++++ MATERIALS PROVIDED ++++

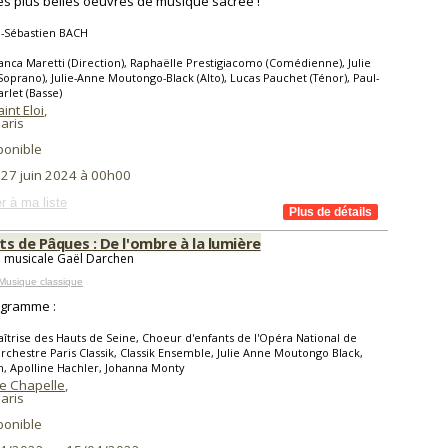
s plus belles oeuvres de musique sacrée !
n-Sébastien BACH
anca Maretti (Direction), Raphaëlle Prestigiacomo (Comédienne), Julie
Soprano), Julie-Anne Moutongo-Black (Alto), Lucas Pauchet (Ténor), Paul-
arlet (Basse)
int Eloi
,
aris
ponible
 27 juin 2024 à 00h00
r à ma liste
s de Pâques : De l'ombre à la lumière
n musicale Gaël Darchen
Musique classique
ogramme :
îtrise des Hauts de Seine, Choeur d'enfants de l'Opéra National de
Orchestre Paris Classik, Classik Ensemble, Julie Anne Moutongo Black,
n, Apolline Hachler, Johanna Monty
te Chapelle
,
aris
ponible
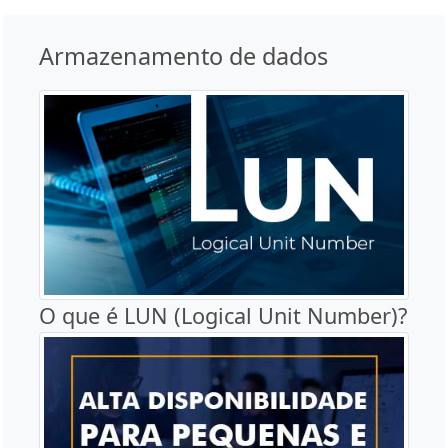
Armazenamento de dados
O que é LUN (Logical Unit Number)?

++++

WHAT IS EXPECTED
None of the pictures should be carried over when the data above is transcribed exactly.

OUTPUT
s plus belles oeuvres de musique sacrée !
n-Sébastien BACH
anca Maretti (Direction), Raphaëlle Prestigiacomo (Comédienne), Julie
Soprano), Julie-Anne Moutongo-Black (Alto), Lucas Pauchet (Ténor), Paul-
arlet (Basse)
int Eloi
,
aris
ponible
 27 juin 2024 à 00h00
r à ma liste
s de Pâques : De l'ombre à la lumière
n musicale Gaël Darchen
Musique classique
ogramme :
îtrise des Hauts de Seine, Choeur d'enfants de l'Opéra National de
Orchestre Paris Classik, Classik Ensemble, Julie Anne Moutongo Black,
n, Apolline Hachler, Johanna Monty
te Chapelle
,
aris
ponible
Armazenamento de dados
O que é LUN (Logical Unit Number)?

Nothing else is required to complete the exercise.